The Cultural Collision

By John Justice

 

Recently, an article was posted which was describing the point of view of someone in Australia who appeared to be concerned about the impact of his life by those who state religious or cultural differences.  I can understand the concern showed by various religious or cultural classes but on the other hand, no one should be forced to live as these groups do unless it's their choice.

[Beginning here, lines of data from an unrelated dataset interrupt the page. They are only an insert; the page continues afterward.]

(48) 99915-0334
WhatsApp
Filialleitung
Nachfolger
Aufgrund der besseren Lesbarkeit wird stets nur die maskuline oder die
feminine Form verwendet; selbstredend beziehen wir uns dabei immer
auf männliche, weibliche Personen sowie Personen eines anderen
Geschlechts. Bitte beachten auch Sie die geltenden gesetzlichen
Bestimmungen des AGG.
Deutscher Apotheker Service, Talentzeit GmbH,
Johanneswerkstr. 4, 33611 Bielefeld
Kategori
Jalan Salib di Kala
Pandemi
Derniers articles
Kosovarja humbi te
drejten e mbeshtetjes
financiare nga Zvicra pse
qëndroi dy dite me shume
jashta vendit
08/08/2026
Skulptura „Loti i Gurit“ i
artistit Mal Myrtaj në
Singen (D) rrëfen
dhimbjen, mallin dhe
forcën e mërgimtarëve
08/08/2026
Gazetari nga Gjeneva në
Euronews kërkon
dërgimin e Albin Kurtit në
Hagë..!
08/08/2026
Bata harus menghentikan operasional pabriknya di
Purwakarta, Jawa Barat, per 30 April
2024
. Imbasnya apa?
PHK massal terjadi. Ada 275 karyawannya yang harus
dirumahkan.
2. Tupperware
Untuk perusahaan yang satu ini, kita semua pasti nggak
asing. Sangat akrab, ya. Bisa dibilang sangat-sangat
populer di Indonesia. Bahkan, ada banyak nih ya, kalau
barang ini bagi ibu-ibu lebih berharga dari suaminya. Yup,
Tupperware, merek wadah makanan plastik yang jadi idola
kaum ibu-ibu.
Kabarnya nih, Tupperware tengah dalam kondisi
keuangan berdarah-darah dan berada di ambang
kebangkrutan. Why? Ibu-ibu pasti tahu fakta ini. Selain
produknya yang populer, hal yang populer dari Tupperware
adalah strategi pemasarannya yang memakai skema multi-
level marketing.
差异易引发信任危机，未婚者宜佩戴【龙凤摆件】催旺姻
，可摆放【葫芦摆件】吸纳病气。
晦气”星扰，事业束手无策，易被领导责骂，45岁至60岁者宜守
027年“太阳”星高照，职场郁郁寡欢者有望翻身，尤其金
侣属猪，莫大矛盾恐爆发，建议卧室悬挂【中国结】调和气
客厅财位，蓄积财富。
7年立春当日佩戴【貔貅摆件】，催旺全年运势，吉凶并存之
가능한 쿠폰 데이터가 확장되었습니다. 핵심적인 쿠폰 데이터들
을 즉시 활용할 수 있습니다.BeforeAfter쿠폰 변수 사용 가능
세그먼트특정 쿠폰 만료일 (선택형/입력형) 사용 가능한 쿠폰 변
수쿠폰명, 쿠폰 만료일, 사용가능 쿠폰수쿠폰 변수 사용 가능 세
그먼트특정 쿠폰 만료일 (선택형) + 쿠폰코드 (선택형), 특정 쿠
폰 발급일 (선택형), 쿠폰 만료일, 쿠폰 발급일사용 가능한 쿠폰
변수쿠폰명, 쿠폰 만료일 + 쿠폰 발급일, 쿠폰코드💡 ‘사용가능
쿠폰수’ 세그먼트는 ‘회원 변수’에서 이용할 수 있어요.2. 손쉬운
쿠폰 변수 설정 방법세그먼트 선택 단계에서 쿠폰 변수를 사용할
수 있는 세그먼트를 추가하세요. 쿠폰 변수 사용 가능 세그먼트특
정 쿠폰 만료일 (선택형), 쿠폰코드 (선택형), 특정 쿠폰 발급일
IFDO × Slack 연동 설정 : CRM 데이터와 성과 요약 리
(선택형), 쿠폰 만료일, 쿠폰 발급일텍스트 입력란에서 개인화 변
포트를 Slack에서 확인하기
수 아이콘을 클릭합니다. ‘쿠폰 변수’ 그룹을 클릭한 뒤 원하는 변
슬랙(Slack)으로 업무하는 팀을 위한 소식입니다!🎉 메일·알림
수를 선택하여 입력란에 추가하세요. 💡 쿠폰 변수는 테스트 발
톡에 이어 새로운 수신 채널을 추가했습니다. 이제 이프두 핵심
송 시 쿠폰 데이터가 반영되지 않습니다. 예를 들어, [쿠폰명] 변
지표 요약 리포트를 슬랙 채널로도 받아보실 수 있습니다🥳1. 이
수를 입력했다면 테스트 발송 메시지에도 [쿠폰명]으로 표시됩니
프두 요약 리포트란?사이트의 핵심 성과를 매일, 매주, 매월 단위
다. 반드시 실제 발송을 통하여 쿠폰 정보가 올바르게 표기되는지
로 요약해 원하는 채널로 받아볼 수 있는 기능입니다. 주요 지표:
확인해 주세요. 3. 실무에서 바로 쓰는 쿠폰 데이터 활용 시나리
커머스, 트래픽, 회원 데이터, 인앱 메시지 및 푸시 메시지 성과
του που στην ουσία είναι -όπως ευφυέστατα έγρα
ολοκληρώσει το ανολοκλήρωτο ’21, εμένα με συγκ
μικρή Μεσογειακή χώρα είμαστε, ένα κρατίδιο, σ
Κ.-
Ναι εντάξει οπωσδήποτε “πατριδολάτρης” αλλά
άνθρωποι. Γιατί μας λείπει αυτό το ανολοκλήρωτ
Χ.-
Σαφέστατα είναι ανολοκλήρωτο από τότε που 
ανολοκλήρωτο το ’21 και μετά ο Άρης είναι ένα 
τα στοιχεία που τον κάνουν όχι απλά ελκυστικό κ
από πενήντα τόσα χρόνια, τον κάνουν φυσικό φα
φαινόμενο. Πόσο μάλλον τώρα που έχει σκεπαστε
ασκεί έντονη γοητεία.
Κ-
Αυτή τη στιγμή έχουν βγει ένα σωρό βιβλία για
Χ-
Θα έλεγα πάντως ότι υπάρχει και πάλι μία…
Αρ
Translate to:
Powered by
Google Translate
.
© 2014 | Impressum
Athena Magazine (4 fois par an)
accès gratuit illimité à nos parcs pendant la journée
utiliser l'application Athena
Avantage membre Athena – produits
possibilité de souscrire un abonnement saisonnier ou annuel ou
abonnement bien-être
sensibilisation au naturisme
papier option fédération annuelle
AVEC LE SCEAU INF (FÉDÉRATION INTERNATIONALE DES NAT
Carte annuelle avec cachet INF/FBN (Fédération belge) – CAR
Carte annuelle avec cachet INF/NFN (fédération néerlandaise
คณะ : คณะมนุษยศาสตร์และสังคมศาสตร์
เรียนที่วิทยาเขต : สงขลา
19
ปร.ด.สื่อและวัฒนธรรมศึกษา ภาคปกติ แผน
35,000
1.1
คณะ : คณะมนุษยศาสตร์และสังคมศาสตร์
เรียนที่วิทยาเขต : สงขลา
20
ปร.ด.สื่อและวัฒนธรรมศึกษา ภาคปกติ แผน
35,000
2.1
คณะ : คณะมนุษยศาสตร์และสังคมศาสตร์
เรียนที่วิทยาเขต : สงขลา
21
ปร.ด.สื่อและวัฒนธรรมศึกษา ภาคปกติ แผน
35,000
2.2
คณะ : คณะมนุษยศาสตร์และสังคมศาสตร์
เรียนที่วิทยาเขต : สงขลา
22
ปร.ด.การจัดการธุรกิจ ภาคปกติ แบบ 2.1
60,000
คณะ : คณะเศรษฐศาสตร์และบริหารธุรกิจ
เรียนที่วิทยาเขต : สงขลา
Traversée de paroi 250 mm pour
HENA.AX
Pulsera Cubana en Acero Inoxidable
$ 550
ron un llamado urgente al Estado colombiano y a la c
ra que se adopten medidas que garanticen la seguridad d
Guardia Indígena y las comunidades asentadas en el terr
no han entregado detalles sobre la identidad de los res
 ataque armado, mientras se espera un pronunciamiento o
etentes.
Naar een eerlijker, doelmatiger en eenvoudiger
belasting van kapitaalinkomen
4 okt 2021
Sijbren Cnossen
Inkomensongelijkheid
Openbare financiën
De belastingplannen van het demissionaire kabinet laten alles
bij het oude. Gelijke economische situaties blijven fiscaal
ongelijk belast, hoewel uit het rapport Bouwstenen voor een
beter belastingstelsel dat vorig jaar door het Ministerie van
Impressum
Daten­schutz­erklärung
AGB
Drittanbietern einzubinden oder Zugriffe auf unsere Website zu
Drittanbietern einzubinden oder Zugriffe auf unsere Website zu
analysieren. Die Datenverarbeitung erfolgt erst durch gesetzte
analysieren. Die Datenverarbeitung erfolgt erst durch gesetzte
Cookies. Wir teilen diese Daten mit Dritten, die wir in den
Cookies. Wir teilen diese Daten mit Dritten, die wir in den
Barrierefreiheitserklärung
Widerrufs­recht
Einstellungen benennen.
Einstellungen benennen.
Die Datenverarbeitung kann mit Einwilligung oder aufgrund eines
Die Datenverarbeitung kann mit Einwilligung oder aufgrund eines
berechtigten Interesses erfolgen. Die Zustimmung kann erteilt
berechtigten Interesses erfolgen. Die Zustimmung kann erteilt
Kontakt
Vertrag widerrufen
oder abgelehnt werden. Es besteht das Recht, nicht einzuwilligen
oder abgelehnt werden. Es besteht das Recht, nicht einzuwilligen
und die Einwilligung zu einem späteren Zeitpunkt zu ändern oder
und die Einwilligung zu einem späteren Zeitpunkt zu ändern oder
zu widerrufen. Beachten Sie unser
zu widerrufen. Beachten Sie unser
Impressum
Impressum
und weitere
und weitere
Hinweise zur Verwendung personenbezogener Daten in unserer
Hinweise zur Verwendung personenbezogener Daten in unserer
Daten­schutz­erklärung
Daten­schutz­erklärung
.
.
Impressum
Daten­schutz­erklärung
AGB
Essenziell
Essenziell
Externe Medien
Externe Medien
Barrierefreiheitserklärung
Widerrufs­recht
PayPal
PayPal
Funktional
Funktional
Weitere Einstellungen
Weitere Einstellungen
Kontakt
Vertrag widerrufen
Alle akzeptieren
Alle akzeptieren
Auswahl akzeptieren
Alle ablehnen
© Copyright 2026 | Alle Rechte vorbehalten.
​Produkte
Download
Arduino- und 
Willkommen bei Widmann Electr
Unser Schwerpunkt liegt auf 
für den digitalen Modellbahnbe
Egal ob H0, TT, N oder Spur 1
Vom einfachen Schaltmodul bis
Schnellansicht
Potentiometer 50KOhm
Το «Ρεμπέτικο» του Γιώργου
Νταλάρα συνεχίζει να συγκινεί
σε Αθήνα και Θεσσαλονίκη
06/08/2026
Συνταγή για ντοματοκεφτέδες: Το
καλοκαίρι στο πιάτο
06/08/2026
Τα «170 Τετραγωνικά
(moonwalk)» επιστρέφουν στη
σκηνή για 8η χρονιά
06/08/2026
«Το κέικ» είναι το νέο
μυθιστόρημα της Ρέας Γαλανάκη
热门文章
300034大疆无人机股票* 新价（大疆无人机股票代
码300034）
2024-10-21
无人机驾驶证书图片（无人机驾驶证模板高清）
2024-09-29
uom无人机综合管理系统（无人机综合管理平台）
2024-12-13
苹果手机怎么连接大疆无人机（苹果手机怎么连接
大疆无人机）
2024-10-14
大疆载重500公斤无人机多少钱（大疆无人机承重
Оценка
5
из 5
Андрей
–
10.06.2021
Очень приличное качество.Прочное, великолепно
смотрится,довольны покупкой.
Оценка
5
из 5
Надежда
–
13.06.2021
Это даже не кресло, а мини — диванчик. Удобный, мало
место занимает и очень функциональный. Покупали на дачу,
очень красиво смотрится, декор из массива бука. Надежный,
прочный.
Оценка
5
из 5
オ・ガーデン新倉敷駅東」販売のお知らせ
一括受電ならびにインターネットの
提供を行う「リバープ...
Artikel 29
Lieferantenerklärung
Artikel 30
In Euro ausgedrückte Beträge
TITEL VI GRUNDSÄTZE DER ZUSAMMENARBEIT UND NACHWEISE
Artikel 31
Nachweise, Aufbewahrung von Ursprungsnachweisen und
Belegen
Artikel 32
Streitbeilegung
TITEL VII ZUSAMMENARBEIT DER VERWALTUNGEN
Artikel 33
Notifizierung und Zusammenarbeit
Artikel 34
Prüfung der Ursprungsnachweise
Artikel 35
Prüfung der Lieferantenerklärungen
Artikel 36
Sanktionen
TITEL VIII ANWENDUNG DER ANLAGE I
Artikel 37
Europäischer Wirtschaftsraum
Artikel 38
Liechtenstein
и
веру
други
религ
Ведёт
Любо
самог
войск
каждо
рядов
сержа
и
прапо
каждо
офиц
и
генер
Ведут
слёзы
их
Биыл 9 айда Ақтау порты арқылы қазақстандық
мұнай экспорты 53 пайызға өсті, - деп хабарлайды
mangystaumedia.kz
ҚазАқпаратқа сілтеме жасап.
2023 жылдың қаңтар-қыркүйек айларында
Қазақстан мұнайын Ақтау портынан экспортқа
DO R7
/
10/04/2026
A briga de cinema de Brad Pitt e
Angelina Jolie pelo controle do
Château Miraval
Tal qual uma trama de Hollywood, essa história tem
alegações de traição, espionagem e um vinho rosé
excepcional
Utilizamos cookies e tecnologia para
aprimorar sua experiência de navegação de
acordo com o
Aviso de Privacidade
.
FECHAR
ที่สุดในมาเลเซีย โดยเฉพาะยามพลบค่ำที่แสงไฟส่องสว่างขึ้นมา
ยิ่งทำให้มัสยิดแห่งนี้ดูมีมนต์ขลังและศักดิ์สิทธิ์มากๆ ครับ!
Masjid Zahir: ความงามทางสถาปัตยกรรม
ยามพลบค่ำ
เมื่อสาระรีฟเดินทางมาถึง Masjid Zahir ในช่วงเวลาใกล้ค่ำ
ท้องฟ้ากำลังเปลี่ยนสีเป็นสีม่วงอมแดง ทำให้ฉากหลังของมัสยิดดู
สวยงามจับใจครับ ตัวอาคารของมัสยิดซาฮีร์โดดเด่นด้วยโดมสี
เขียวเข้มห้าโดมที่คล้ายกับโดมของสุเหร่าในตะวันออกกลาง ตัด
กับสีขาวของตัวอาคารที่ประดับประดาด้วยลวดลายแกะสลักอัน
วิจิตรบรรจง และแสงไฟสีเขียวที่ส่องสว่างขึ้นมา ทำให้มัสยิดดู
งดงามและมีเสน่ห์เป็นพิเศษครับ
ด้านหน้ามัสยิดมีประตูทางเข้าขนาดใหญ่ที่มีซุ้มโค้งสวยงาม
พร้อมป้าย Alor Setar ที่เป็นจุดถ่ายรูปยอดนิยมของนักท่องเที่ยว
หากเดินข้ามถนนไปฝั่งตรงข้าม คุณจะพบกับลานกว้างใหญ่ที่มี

Technological developments in communication, and the introduction of what is now called "social media",  has created a situation which might become explosive if not handled with care.  The United States has been dealing with this issue for hundreds of years and it still isn't resolved.

Two hundred years ago, immigrants were admitted into this country and normally tried to find communities of people from their own backgrounds or religious preferences.  Places like China Town and Little Italy grew and prospered.  Entire sections of New York City became known for their local flavor.  If a person in one of those communities decided to become a part of the larger population, he or she would learn the cultural differences and try to adopt them with varying levels of success.  There were, and still are, prejudicial attitudes which made it even more difficult for a foreign national to become part of this country.  At one time, hundreds of buildings in San Francisco's China Town were burned to the ground by people who didn't understand the different life styles.  In New York City, there were huge riots when Irish immigrants tried to "infiltrate" parts of the city where they hadn't been known before.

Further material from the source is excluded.